At the end of our trip, we are normally just ready to be home and make the entire trek in a day with as few stops as possible.  But this year, we decided to exploit the opportunity to be able to drive into Greenville, Mississippi to the famous (at least to us Arkansans) original Doe’s Eat Place!!!  The tamales, soaked salads, and of course, STEAKS here are absolutely incredible!  Cooked in a unique broiler oven, and done to perfection by the family for years, is accompanied by the butter drippings that accumulate in this unique style of cooking, which make the fried potatoes an even bigger treat than normal.  And by the way, this is all done in an old house in a small older neighborhood of Greenville.  The Grill Room is the Living Room as you walk in the house and on to the back for dine in seating around a very large stove where there are skillets and big pots for frying the fries.  It is filled with locals and others who have heard about the incredible flavor produced in that little house…. And not just from the food.  The waitresses and other help who have mostly been there for generations (or at least years) are all in with treating each customer like their favorite uncle at a family BBQ.  It is an experience like no other, that I thoroughly recommend you take the time to enjoy.
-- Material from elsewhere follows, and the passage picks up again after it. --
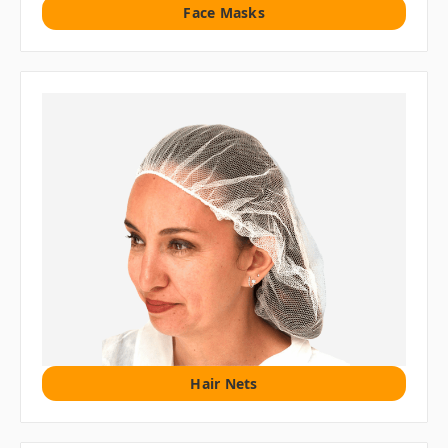
Face Masks
Hair Nets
We made it back to Little Rock a little later than usual that year, but we had a story to go with it.  I was overjoyed to have been able to enjoy it being straddled by the two small generations of my immediate family – 1) my parents, 2) my wife and myself, and 3) my kids – now old enough to appreciate.  Knowing how my father used to run over there with clients back in the 70’s and 80’s and how impressed he was with it even back then, and to get to see him introduce this place to my children and them actually enjoy it!  There are no words to describe the experience… And that is why these places are all Classic Joints!!!  Better try all of them quick – the world does not stop changing and these places won’t be around forever!

En Vino Veritas!

Alex

The Setting

France: Why and How?

By Lex Golden

One of my several personal interpretations of Robert Frost’s poem, The Road Not Taken, is how your life’s influences are developed based on such simple unrehearsed decisions. Following on is such an example of how we Goldens became so interested in food and wine and its leading us to France and Paris……Alex has asked me to chronicle this path and it is likely to reveal how one small $25 decision on a bottle of wine in December, 1976 has played such an influence in our lives!

It began that year as Ellen and I hosted a Christmas party at our home offering a bar including beer, to a group of about 30 couples, and out of beer we ran…. off to Yancy’s to replenish whereupon on paying at the counter, I noticed a fine wine on display for the Season. It was a 1973 Chateau Lafite Rothschild, said to be the most highly regarded red wine in the world, and priced at $25, an outrageous sum at the time. Knowing most nothing of it, except it must be exceptional I had to have it (knowing Ellen always wanted me to be able to choose wines at dinners outings with friends, a talent I critically lacked, and this would/could be my excuse.)

I awoke the next day thinking “what more foolish act could I have taken?” Now committed however, I began reading of its qualities, others like it, the vineyards of so many varietals, and weather, water and sun, and winemaking, and tastes, and oxidation……on and on and on……. until it led ultimately to Ellen suggesting we travel for my approaching 40th birthday to Bordeaux, France, the home of this love child to put a “face” on my research! It was to be our first intercontinental trip as a couple and was in lieu of Ellen’s initial desire, set aside for my growing interest in wine, to go the Far East on a guided group tour. Can you imagine the divergence Frost spoke of and its impact!!

Just a few examples of which I will provide details about over the coming days and/or be willing to answer questions about and including priceless tips discovered and mistakes made including……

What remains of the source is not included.